Nothing may be left out, so copy every entry exactly.
Segment Start: Supplied material
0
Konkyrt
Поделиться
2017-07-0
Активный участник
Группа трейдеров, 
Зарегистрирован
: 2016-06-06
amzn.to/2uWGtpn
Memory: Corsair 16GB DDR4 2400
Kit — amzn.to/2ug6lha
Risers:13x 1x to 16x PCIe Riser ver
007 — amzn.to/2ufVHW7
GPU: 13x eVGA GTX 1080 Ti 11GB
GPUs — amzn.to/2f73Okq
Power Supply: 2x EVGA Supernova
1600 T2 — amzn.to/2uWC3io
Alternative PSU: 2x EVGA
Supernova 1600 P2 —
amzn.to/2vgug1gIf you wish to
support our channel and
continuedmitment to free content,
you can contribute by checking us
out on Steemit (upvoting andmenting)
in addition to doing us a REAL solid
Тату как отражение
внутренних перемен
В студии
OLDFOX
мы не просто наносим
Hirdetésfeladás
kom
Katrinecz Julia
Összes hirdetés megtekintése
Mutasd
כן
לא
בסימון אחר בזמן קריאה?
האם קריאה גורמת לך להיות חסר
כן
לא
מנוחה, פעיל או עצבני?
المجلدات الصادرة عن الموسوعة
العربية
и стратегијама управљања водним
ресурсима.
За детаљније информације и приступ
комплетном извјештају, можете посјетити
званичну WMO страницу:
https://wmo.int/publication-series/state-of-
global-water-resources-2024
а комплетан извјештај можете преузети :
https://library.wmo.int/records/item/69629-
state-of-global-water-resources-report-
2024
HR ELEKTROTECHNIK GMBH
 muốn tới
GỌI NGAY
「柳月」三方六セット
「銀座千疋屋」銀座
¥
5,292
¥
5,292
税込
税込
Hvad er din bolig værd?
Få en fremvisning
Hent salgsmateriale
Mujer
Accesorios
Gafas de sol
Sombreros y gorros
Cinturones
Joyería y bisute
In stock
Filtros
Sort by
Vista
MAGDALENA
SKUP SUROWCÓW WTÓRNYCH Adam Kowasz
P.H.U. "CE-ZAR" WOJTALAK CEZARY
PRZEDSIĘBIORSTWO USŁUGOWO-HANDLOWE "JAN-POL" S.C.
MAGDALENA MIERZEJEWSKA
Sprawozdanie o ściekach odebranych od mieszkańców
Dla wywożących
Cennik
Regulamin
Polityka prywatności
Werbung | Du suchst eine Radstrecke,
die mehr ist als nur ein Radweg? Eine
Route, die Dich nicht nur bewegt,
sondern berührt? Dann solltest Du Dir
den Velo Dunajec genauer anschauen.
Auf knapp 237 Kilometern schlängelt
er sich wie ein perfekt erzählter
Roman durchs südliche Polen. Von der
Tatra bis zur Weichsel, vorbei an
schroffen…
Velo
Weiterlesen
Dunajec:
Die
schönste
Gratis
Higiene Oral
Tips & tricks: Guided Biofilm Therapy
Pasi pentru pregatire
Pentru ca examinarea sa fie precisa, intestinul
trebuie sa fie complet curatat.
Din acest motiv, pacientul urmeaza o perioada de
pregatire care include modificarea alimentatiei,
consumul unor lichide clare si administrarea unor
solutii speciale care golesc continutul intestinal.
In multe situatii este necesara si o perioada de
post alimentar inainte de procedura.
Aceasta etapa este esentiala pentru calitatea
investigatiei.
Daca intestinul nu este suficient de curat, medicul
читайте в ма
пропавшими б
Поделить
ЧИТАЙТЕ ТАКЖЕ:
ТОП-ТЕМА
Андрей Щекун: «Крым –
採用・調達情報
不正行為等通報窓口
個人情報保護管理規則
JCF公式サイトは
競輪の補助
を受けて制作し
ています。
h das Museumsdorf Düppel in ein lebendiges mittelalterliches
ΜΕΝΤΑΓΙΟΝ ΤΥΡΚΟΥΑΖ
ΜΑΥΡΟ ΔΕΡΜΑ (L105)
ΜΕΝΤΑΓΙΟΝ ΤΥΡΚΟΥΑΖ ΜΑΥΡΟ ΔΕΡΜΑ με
Segment End: Supplied material
▶ **Solution**:
0
Konkyrt
Поделиться
2017-07-0
Активный участник
Группа трейдеров, 
Зарегистрирован
: 2016-06-06
amzn.to/2uWGtpn
Memory: Corsair 16GB DDR4 2400
Kit — amzn.to/2ug6lha
Risers:13x 1x to 16x PCIe Riser ver
007 — amzn.to/2ufVHW7
GPU: 13x eVGA GTX 1080 Ti 11GB
GPUs — amzn.to/2f73Okq
Power Supply: 2x EVGA Supernova
1600 T2 — amzn.to/2uWC3io
Alternative PSU: 2x EVGA
Supernova 1600 P2 —
amzn.to/2vgug1gIf you wish to
support our channel and
continuedmitment to free content,
you can contribute by checking us
out on Steemit (upvoting andmenting)
in addition to doing us a REAL solid
Тату как отражение
внутренних перемен
В студии
OLDFOX
мы не просто наносим
Hirdetésfeladás
kom
Katrinecz Julia
Összes hirdetés megtekintése
Mutasd
כן
לא
בסימון אחר בזמן קריאה?
האם קריאה גורמת לך להיות חסר
כן
לא
מנוחה, פעיל או עצבני?
المجلدات الصادرة عن الموسوعة
العربية
и стратегијама управљања водним
ресурсима.
За детаљније информације и приступ
комплетном извјештају, можете посјетити
званичну WMO страницу:
https://wmo.int/publication-series/state-of-
global-water-resources-2024
а комплетан извјештај можете преузети :
https://library.wmo.int/records/item/69629-
state-of-global-water-resources-report-
2024
HR ELEKTROTECHNIK GMBH
 muốn tới
GỌI NGAY
「柳月」三方六セット
「銀座千疋屋」銀座
¥
5,292
¥
5,292
税込
税込
Hvad er din bolig værd?
Få en fremvisning
Hent salgsmateriale
Mujer
Accesorios
Gafas de sol
Sombreros y gorros
Cinturones
Joyería y bisute
In stock
Filtros
Sort by
Vista
MAGDALENA
SKUP SUROWCÓW WTÓRNYCH Adam Kowasz
P.H.U. "CE-ZAR" WOJTALAK CEZARY
PRZEDSIĘBIORSTWO USŁUGOWO-HANDLOWE "JAN-POL" S.C.
MAGDALENA MIERZEJEWSKA
Sprawozdanie o ściekach odebranych od mieszkańców
Dla wywożących
Cennik
Regulamin
Polityka prywatności
Werbung | Du suchst eine Radstrecke,
die mehr ist als nur ein Radweg? Eine
Route, die Dich nicht nur bewegt,
sondern berührt? Dann solltest Du Dir
den Velo Dunajec genauer anschauen.
Auf knapp 237 Kilometern schlängelt
er sich wie ein perfekt erzählter
Roman durchs südliche Polen. Von der
Tatra bis zur Weichsel, vorbei an
schroffen…
Velo
Weiterlesen
Dunajec:
Die
schönste
Gratis
Higiene Oral
Tips & tricks: Guided Biofilm Therapy
Pasi pentru pregatire
Pentru ca examinarea sa fie precisa, intestinul
trebuie sa fie complet curatat.
Din acest motiv, pacientul urmeaza o perioada de
pregatire care include modificarea alimentatiei,
consumul unor lichide clare si administrarea unor
solutii speciale care golesc continutul intestinal.
In multe situatii este necesara si o perioada de
post alimentar inainte de procedura.
Aceasta etapa este esentiala pentru calitatea
investigatiei.
Daca intestinul nu este suficient de curat, medicul
читайте в ма
пропавшими б
Поделить
ЧИТАЙТЕ ТАКЖЕ:
ТОП-ТЕМА
Андрей Щекун: «Крым –
採用・調達情報
不正行為等通報窓口
個人情報保護管理規則
JCF公式サイトは
競輪の補助
を受けて制作し
ています。
h das Museumsdorf Düppel in ein lebendiges mittelalterliches
ΜΕΝΤΑΓΙΟΝ ΤΥΡΚΟΥΑΖ
ΜΑΥΡΟ ΔΕΡΜΑ (L105)
ΜΕΝΤΑΓΙΟΝ ΤΥΡΚΟΥΑΖ ΜΑΥΡΟ ΔΕΡΜΑ με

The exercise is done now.